> _DESCRIPTION OF THE TASK_
What's needed is the listing below, repeated word for word with no pictures.

***** RECORDS FOR PROCESSING *****

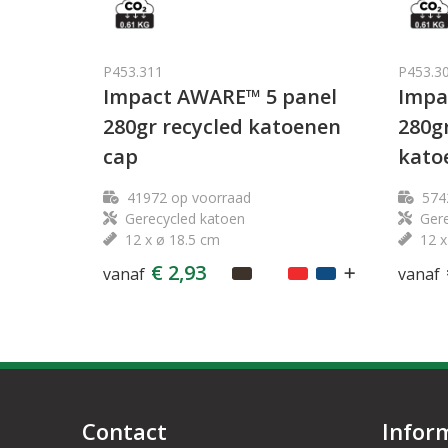
P453.311
P453.3
Impact AWARE™ 5 panel
Impa
280gr recycled katoenen
280g
cap
kato
41972
op voorraad
574
Gerecycled katoen
Gere
12 x ø 18.5 cm
12 x
€ 2,93
vanaf
vanaf
Contact
Infor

*****

> _TASK ANSWER_
P453.311
P453.3
Impact AWARE™ 5 panel
Impa
280gr recycled katoenen
280g
cap
kato
41972
op voorraad
574
Gerecycled katoen
Gere
12 x ø 18.5 cm
12 x
€ 2,93
vanaf
vanaf
Contact
Infor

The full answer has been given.